= Cynthia Bir =

American academic

Cynthia Bir (or "Cindy Bir") is a Professor and Chair in the Department of Biomedical Engineering at Wayne State University and also an Emmy-award-winning television producer.

==Biography==
Bir received a PhD in Biomedical Engineering from Wayne State University in 2000. She then was on the faculty of Wayne State, rising to the rank of Professor Biomedical Engineering, before going to the Keck School of Medicine in 2013. In 2020, she return to Wayne State as Chair of the Biomedical Engineering Department, in Detroit, MI.

==Professional work==
She has been a leading engineer of National Geographic's Fight Science, and is the leading engineer and a producer of its spinoff, ESPN's Sport Science. She has contributed to Dancing with the Stars, was included in the 2013 Amsterdam World Science Festival, and helped crash a full-size Boeing 727 plane documented by the Discover Channel.
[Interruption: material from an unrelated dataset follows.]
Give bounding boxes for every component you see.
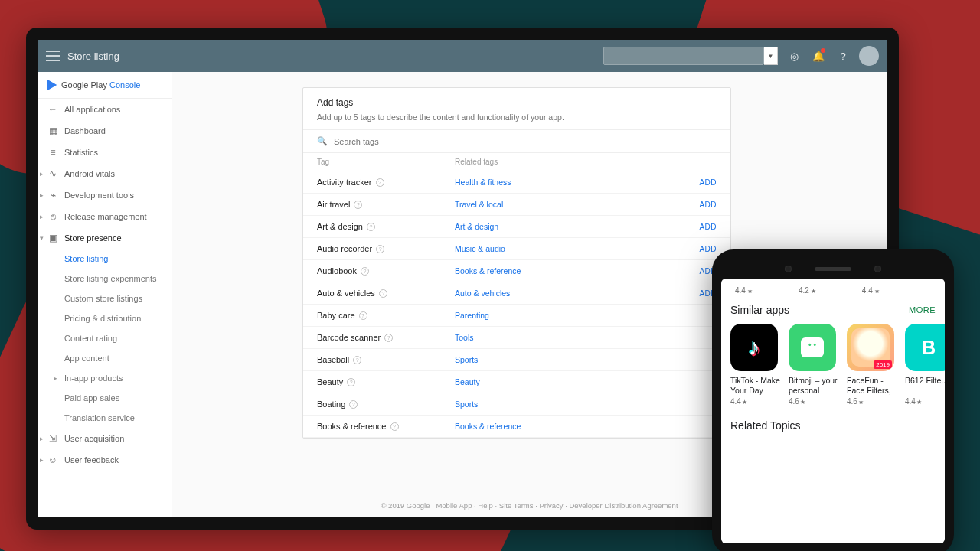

Bir's specialty is the prevention of injury from nonlethal forces, such as impact of rubber bullets and proximity to explosions. In 2013, she joined the Keck/USC subdivision of Center for Trauma, Violence, and Injury Prevention as a professor of research.
She has received various scholastic and secular awards including two Emmys (one of them for her research work on Sport Science). She is a member of the NATO Human Factors and Medicine panel, dedicated to the furthering of human health and protection through science, technology, and exchange of information.